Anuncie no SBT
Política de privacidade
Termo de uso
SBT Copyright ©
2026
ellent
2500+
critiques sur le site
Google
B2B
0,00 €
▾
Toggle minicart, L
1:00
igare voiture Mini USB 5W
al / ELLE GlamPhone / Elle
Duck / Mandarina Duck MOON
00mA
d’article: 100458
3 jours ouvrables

──────────

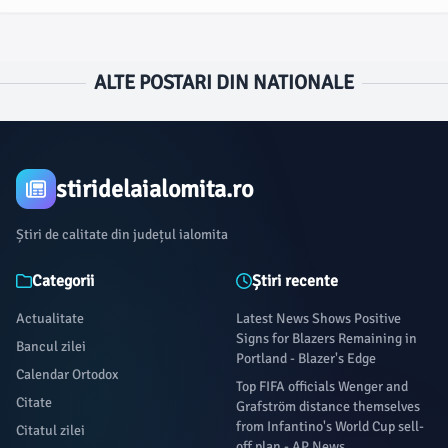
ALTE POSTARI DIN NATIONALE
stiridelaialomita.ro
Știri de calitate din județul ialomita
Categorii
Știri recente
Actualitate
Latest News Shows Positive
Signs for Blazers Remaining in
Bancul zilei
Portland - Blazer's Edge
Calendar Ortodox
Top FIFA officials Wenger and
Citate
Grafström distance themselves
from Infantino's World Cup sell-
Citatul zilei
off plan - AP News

──────────

Exercise goal :: Each line holding "News" should be copied from the material above.

Answer to this problem ::
Latest News Shows Positive
off plan - AP News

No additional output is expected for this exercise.